How to Measure Wind Damage

Wind damage is caused by any weather system with winds of at least 35 mph. Powerful drafts of wind shoot down from the tops of storms and pummel outwards when they reach the earth’s surface. The sheer velocity of these winds can cause massive amounts of damage to buildings and structures caught in its path. Winds traveling in one direction can spread debris along a lengthy stretch of land, while other types of wind swirl around, creating swaths of chaos in every direction.

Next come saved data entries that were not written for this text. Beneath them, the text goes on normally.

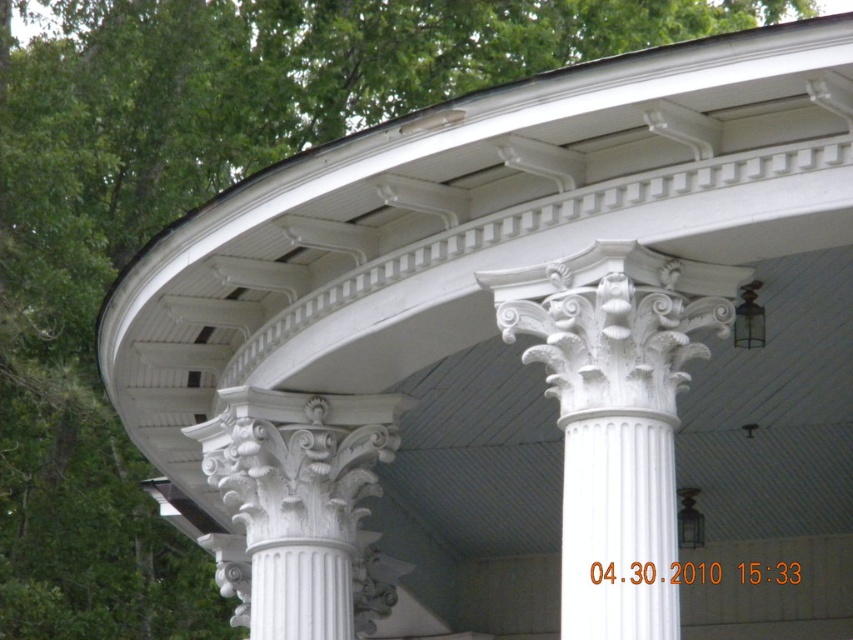 You are an architect examining the classical building. You notice two columns at the center. Which one is smaller in size between the white marble column at center and the white textured column at center?

The white marble column at center has a smaller size compared to the white textured column at center, so the white marble column at center is the smaller one.

You are an architect designing a replica of this classical building. You need to ensure that the columns match the original dimensions. Which column has a narrower diameter between the white marble column at center and the white textured column at center?

The white marble column at center has a lesser width compared to the white textured column at center, so the white marble column at center is narrower in diameter.

Looking at this image, you are an architect inspecting the classical building. You notice a specific point at coordinates (616, 417). Based on the scene, which architectural element is this point located on?

The point at coordinates (616, 417) is located on the white marble column at center. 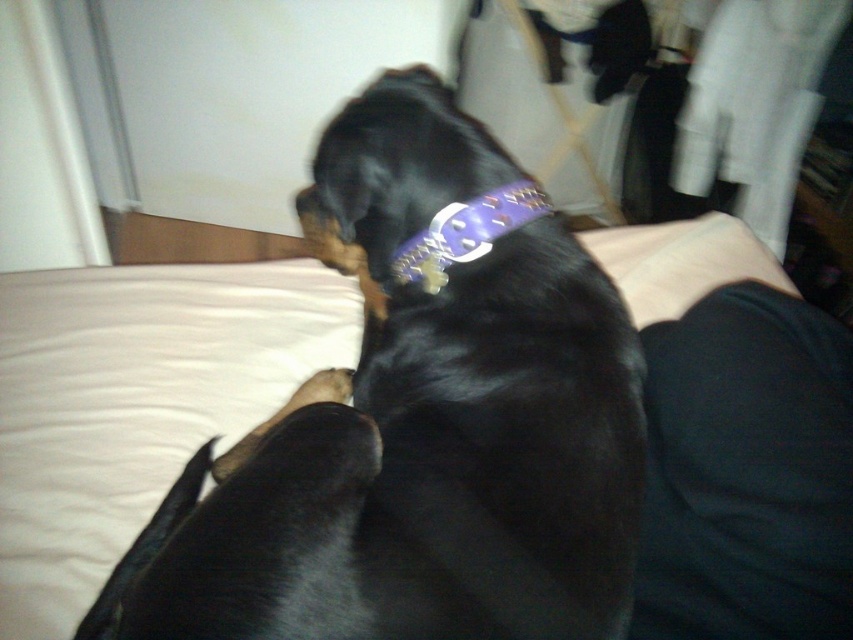 Does black shiny fur dog at center appear on the right side of dark fabric pants at lower right?

No, black shiny fur dog at center is not to the right of dark fabric pants at lower right.

From the picture: Between black shiny fur dog at center and dark fabric pants at lower right, which one appears on the left side from the viewer's perspective?

From the viewer's perspective, black shiny fur dog at center appears more on the left side.

Who is more forward, (506, 253) or (717, 584)?

Positioned in front is point (717, 584).

Locate an element on the screen. This screenshot has height=640, width=853. black shiny fur dog at center is located at coordinates (422, 419).

Is dark fabric pants at lower right further to the viewer compared to purple leather neckband at center?

No, it is not.

Between dark fabric pants at lower right and purple leather neckband at center, which one is positioned higher?

Positioned higher is purple leather neckband at center.

Between point (741, 634) and point (428, 244), which one is positioned in front?

Point (741, 634) is more forward.

I want to click on dark fabric pants at lower right, so click(x=746, y=472).

Between point (618, 368) and point (450, 237), which one is positioned behind?

The point (450, 237) is behind.

Does black shiny fur dog at center appear under purple leather neckband at center?

Yes, black shiny fur dog at center is below purple leather neckband at center.

Does point (408, 556) come in front of point (404, 284)?

Yes, it is.

I want to click on black shiny fur dog at center, so click(x=422, y=419). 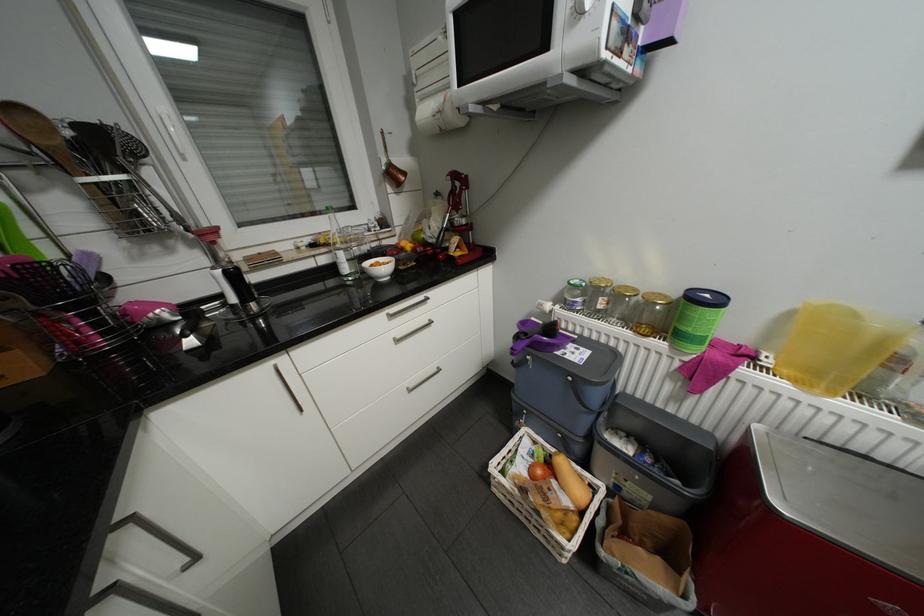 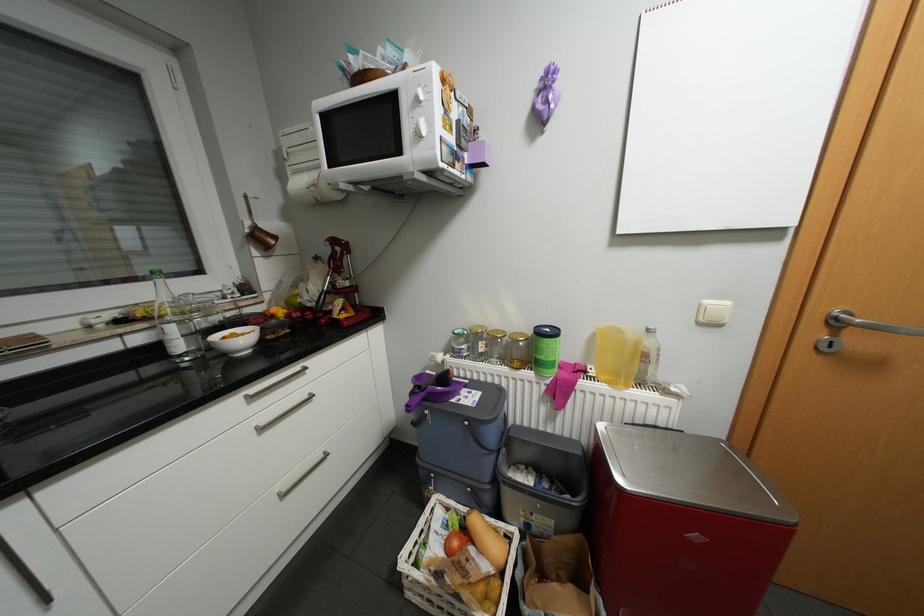 Find the pixel in the second image that matches (x=306, y=246) in the first image.

(96, 326) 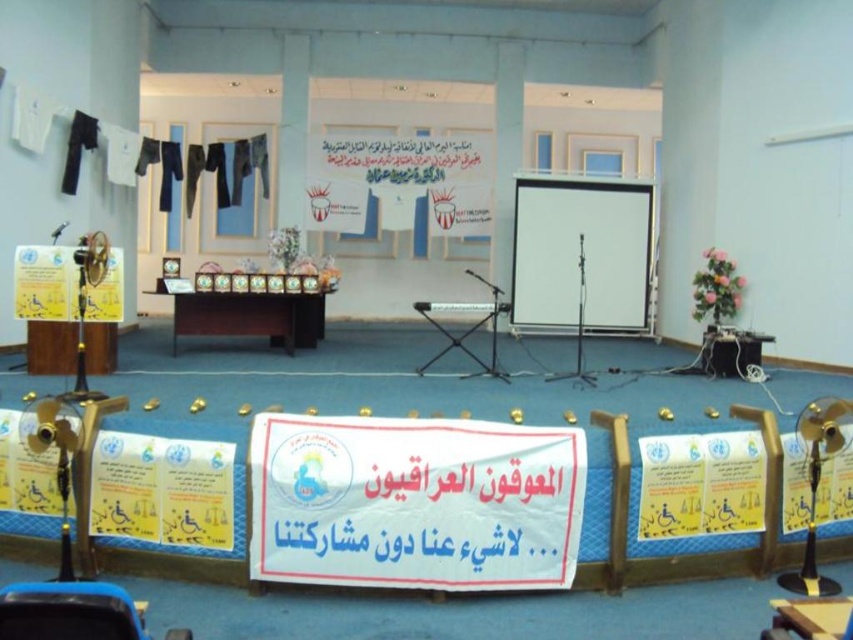 You are setting up a presentation in the described room. You need to place a 2.5 meter long table between the white matte projection screen at center and the microphone on the left. Will there be enough space between them to fit the table?

The distance between the white matte projection screen at center and the microphone is 10.68 meters. Since the table is only 2.5 meters long, there is sufficient space to place it between them.

You are standing in the conference hall and want to reach the point marked at coordinates (567, 298). If you walk directly towards it, how far will you have to walk?

The point marked at coordinates (567, 298) is 10.91 meters away from the viewer, so you will have to walk 10.91 meters to reach it. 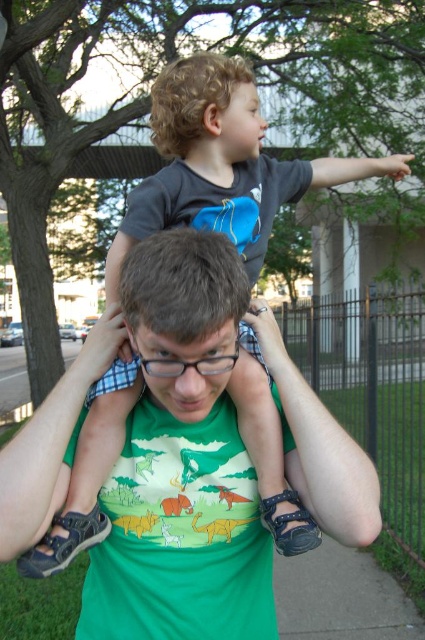 Question: Is green matte shirt at center in front of curly blonde hair at upper center?

Choices:
 (A) no
 (B) yes

Answer: (B)

Question: Can you confirm if green matte shirt at center is positioned to the right of curly blonde hair at upper center?

Choices:
 (A) yes
 (B) no

Answer: (B)

Question: Is green matte shirt at center further to camera compared to curly blonde hair at upper center?

Choices:
 (A) no
 (B) yes

Answer: (A) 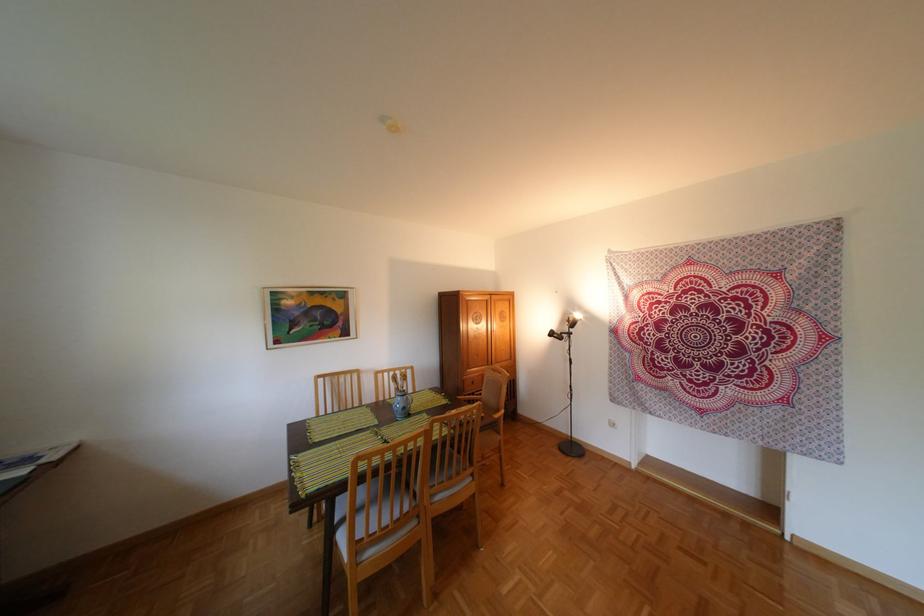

In fact, hurricanes and tornadoes are destructive because of the incredible wind speeds these types of storms produce. Thunderstorms, hailstorms, and low-pressure systems also cause massive amounts of wind damage every year by producing downdrafts and microbursts with speeds in excess of 58 mph. After a storm, wind damage is classified as one of the following measurements on the Fujita scale (also known as the F-scale):

  • EF-0) Winds stay below 85 miles per hour, and produce light damage. Roofing shingles, side paneling, and chimney stacks can be damaged. Tree branches sometimes snap, and shallow-rooted trees topple over.
  • EF-1) Winds reach speeds of 86-110 mph, resulting in moderate damage. Roof surfaces are more damaged, flagpoles bent or destroyed, and larger trees can be uprooted. Mobile homes are at risk of being pushed off their foundations and knocked over. Moving vehicles in this type of storm are pushed around.
  • EF-2) Winds of 111-135 mph, classified as considerable damage. At this level, entire roofs are potentially ripped off the frame of the house, while mobile homes are demolished. Parked vehicles caught in this storm are flipped, large trees snapped or uprooted, and objects begin to fly around.
  • EF-3) Winds between 136-165 mph, creating severe damage. Roofs and walls are torn apart from even well-constructed houses, while vehicles are lifted and thrown around. Trains are overturned at this wind speed, and large trees are easily uprooted.
  • EF-4) Winds sustain 16 -200 mph, causing devastating damage. Large buildings are damaged in large sections, well-constructed houses are destroyed, and weaker buildings are reduced to debris. Large, flying projectiles are flung around in these winds.
  • EF-5) Winds peak at over 200 mph, producing incredible damage. Nothing is safe from this level of wind. Reinforced structures are leveled, with nothing left but the foundation. Projectiles as large as several thousand pounds fly effortlessly through the air in excess of 300 feet. Trees are ripped apart, and nearly everything is destroyed.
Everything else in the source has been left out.